As before, for each collective operation there is a <coll_operation>.c file in the coll directory which implements the MPI_<coll> function. In this file, the selection criteria is used to select and then make a call to the appropriate collective algorithm. The original MPIR collective algorithms have been migrated inside the algorithms/default directory and are always called by default. Therefore, the MPICH runtime does not change at all for its users. For each collective operation, there is a corresponding CVAR variable to select a specific collective algorithm. For example, for broadcast, there is a CVAR named MPIR_CVAR_USE_BCAST which can take value 0, 1, 2, etc. 0 corresponds to the default broadcast which is the original MPIR broadcast, and 1 and 2 correspond to the knomial and kary tree based broadcast algorithms, respectively. Depending upon the algorithm, there are additional CVARs to specify the branching factor and pipelining segment size, etc.

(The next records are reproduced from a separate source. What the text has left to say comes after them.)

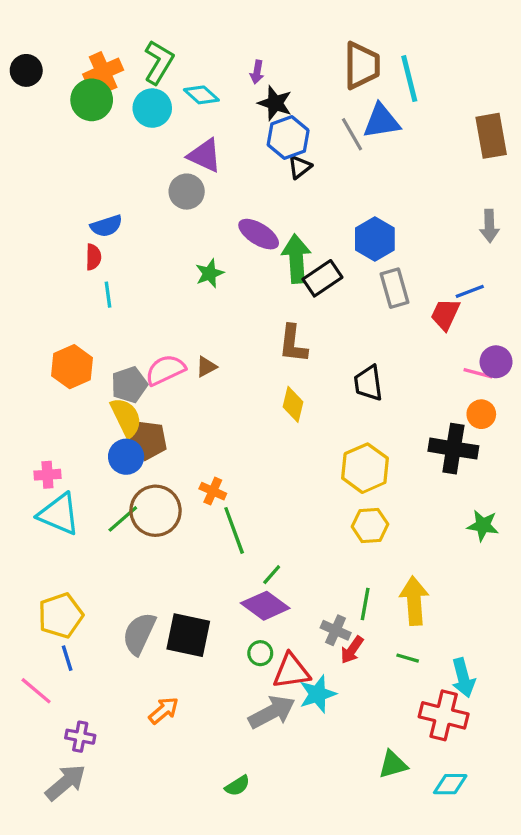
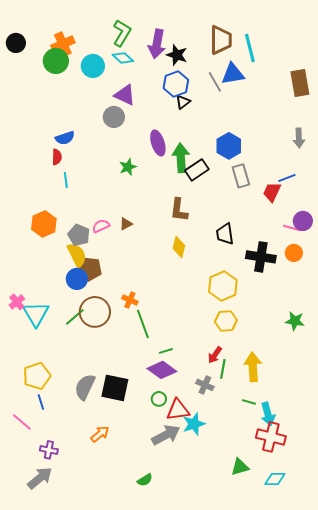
green L-shape: (159, 62) -> (122, 33), moved
purple arrow: (257, 72) -> (157, 44), size x2.0
black star: (275, 103) -> (177, 55), moved
purple ellipse: (259, 234) -> (158, 143), turned 40
pink semicircle: (165, 370) -> (101, 226), size x0.7
gray pentagon: (129, 385) -> (79, 235), turned -30
black cross: (453, 449) -> (261, 257), moved
pink cross: (47, 475) -> (17, 302), moved, turned -35
cyan triangle: (59, 514) -> (36, 314), turned 36
green line: (272, 575) -> (166, 351), turned 32
red arrow: (352, 650) -> (215, 355), moved
cyan arrow: (463, 678) -> (268, 414), moved

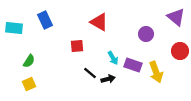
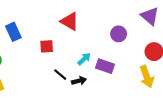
blue rectangle: (45, 20) -> (13, 32), moved
cyan arrow: (113, 58) -> (84, 59), turned -104
yellow arrow: (156, 72) -> (147, 77), moved

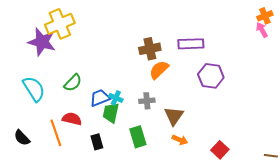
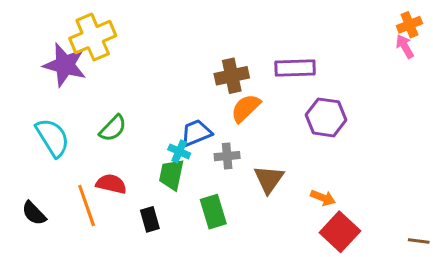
blue trapezoid: (100, 98) -> (196, 133), moved
orange arrow: (180, 140) -> (323, 198), moved
red square: (220, 150) -> (340, 232), size x1.4

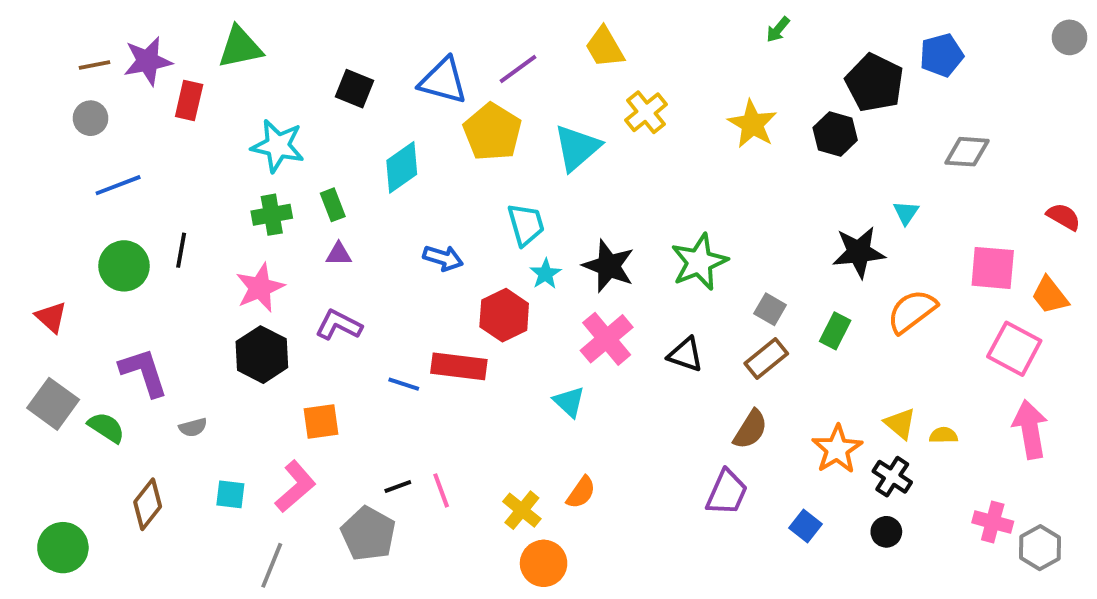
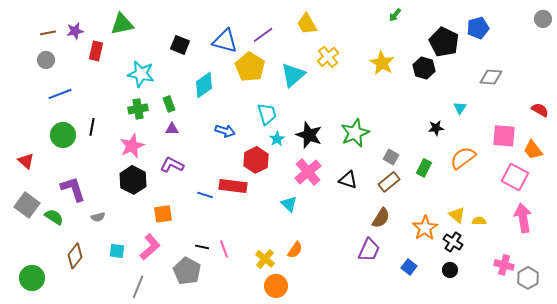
purple star: (148, 61) -> (75, 31), size x0.7
black star: (859, 252) -> (436, 128), size x0.6
black line: (398, 487) -> (202, 247), turned 32

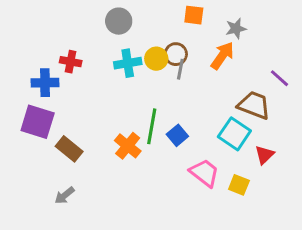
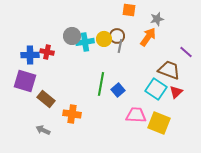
gray circle: (119, 21) -> (72, 36), moved
red cross: (71, 62) -> (47, 52), moved
orange cross: (128, 146) -> (72, 114), moved, turned -30
red triangle: (264, 155) -> (176, 92), moved
pink trapezoid: (204, 173) -> (136, 115), turned -35
yellow square: (239, 185) -> (159, 123), size x1.6
gray arrow: (65, 195) -> (43, 130), turned 64

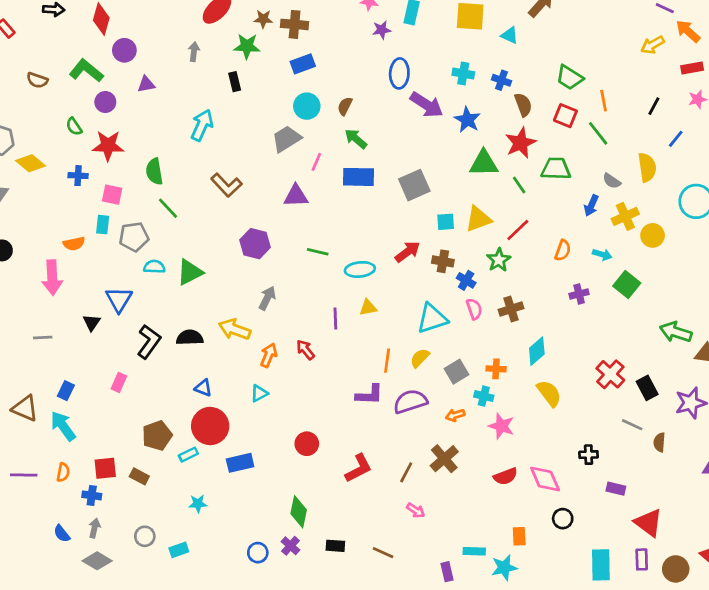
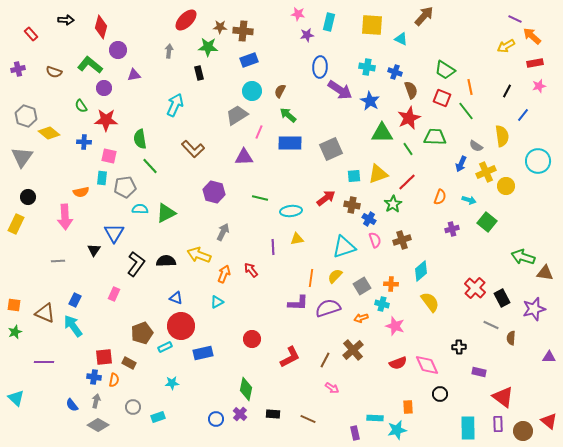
orange semicircle: (63, 472) -> (114, 380), moved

A salient feature of some of the algorithms in the collectives framework is that they are implemented independent of the transport. We define a transport API, and the algorithms are implemented using this transport API (discussed below). The benefit of this approach is that the algorithms need not be reimplemented for every transport. Instead, only the transport API needs to be implemented for a new transport and the algorithms can simply be imported. Also, the same algorithm implementation is used by both blocking and non-blocking collectives. This is achieved by having a COLL_kick_sched (for blocking collectives) and COLL_kick_sched_nb (for non-blocking collectives) functions to kick a schedule in a blocking or a non-blocking fashion, respectively.

Transport API

Transport API consists of operations such as send, receive, reduce, data copy, memory allocation/deallocation, etc. The transport API and the transport types are defined in src/mpi/coll/transports/stub/transport.h and src/mpi/coll/transports/stub/transport_types.h, respectively. The Transport API allows the algorithm implementor to specify explicit dependencies amongst tasks in the schedule of the collective operation. The transport API is of the form:

   int TSP_task ([task_args], TSP_sched_t *sched, int n_invtcs, int *invtcs)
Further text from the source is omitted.